**Extracted data entries**
#####

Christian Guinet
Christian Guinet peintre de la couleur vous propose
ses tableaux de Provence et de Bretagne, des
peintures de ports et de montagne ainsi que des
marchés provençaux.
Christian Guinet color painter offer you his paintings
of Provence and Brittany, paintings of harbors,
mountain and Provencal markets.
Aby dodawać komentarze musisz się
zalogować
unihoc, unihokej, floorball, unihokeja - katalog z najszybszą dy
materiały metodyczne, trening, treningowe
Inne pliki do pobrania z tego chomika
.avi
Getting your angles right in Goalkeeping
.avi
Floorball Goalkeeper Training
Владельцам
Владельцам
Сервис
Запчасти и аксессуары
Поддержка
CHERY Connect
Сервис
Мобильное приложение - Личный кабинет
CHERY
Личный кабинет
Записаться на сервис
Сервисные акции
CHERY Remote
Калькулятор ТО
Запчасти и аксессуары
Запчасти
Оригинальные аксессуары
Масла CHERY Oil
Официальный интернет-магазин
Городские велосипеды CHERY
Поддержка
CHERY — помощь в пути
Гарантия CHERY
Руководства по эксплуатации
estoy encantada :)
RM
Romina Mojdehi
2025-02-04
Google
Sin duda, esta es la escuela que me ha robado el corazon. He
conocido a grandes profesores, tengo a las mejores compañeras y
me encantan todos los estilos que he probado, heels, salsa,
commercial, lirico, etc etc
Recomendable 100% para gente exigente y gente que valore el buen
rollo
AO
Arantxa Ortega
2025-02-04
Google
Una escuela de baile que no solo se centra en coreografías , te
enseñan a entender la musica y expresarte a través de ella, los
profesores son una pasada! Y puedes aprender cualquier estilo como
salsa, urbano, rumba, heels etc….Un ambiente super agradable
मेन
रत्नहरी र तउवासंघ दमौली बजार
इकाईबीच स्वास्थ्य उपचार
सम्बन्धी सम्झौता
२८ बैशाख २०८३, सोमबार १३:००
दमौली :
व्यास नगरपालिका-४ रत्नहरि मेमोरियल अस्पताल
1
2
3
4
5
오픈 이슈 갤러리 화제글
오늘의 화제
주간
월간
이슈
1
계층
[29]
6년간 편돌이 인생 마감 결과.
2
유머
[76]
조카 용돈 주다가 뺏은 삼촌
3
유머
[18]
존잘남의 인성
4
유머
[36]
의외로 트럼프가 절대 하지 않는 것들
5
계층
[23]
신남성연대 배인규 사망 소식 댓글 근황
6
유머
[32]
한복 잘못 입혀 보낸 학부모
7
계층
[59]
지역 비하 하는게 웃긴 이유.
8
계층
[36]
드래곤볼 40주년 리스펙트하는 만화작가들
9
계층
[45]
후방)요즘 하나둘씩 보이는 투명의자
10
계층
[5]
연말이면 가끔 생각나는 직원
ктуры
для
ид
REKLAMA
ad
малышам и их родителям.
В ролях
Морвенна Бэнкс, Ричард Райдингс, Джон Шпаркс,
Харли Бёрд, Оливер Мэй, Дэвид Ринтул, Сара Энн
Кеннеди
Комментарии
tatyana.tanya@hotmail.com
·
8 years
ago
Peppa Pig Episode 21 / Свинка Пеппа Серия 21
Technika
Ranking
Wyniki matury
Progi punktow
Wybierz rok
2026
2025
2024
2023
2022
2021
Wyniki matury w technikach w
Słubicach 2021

#####

**What to work on**
Copy every line from the entries that contains the word "Wyniki".

**Result**
Wyniki matury
Wyniki matury w technikach w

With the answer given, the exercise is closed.